NEW York'ta bindiğim taksinin, başında geleneksel Sikh sarığı olan Hint asıllı şoförüne nereli olduğunu sorduğumda, 'New Yorkluyum!” demişti… Aynı şekilde, bir soğuk Stockholm akşamındaki, başına bir tüy taksan Kızılderili...

NEW

York’ta bindiğim taksinin, başında geleneksel Sikh sarığı olan Hint asıllı şoförüne nereli olduğunu sorduğumda, “New Yorkluyum!” demişti… Aynı şekilde, bir soğuk Stockholm akşamındaki, başına bir tüy taksan Kızılderili kabile reisi olabilecek görünümündeki taksi şoförünün de Stockholmlu olduğunu söylemesini çok garipsemiştim.
Sonradan başka örneklerle zenginleşen gözlemlerimde, bu insanların yurt belledikleri yabancı diyarların değerleriyle yoğrulduklarını fark ettim. Kendisini oralı hissetme duygusu ne denli insanın içinde olsa da, o bölgenin yerel yöneticilerinin hemşerilerine aidiyet duygusu kazandırmada büyük payları olması gerektiğini düşündüm.
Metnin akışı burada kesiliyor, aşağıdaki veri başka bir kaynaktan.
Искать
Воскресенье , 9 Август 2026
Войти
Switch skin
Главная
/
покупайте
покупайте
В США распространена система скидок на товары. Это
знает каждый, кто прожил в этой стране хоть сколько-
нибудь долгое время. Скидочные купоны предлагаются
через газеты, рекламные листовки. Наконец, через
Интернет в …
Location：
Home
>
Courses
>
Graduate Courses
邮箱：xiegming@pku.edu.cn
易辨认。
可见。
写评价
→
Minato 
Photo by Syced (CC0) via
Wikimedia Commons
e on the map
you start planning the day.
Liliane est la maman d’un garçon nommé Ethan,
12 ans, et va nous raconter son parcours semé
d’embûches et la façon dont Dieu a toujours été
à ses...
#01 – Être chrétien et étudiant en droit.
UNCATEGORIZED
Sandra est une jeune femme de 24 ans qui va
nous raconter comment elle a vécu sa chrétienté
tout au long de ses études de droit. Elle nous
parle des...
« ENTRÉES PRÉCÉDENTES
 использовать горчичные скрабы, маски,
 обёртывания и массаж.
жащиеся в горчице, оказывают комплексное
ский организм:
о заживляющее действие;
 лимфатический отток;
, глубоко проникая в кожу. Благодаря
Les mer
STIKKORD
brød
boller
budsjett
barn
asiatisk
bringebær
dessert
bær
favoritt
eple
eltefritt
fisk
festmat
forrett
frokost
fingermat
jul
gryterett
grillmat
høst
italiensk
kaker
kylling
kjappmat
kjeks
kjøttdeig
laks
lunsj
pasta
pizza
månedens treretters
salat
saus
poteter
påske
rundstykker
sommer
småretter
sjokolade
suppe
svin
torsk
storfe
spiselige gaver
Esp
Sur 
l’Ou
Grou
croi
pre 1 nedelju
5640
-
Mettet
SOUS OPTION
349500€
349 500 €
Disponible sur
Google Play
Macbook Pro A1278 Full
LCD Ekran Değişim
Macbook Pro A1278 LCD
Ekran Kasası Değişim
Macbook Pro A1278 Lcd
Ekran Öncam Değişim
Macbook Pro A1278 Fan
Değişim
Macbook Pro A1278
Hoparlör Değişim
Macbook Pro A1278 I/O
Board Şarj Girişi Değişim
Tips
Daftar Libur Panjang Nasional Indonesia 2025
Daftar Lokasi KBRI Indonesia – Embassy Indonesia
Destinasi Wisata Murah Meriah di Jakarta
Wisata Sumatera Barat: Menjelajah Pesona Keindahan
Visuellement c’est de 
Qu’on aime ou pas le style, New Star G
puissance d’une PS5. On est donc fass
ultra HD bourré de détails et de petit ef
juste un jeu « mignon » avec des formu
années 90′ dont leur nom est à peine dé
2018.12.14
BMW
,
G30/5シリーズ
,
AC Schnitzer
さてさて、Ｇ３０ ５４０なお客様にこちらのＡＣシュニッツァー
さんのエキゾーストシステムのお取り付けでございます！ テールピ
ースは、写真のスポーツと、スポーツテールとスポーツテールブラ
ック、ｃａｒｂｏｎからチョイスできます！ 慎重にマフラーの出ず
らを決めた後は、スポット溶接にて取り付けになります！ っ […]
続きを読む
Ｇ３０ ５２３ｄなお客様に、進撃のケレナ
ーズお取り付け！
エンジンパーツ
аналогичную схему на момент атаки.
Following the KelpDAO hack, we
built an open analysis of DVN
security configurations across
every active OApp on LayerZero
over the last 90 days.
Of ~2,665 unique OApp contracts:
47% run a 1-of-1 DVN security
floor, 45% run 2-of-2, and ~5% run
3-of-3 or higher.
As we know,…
Yöneticiler şehir insanını karar alma süreçlerine katmış olmalıydılar. Şehre ilişkin projeler şehir yaşayanının direkt onayından geçmiş, hizmet sunumları eşit oranda dağıtılmış olmalıydı ki, işin içinde var olduklarını duyumsayıp o yüzden şehirlerini sahipleniyorlardı.
Adı geçen şehirlerden ders alınmalıydı… Şehirdeki hiçbir aktivite bir gurup ile sınırlayıcı olmamalıydı. Ya da farklılıkların bir gelenek, inanış, dünya görüşü olarak ortaya konulacağı aktivitelerin, şehrin diğer bileşenlerince saygı ve hoşgörüyle karşılanması geleneği yerleştirilmiş olmalıydı.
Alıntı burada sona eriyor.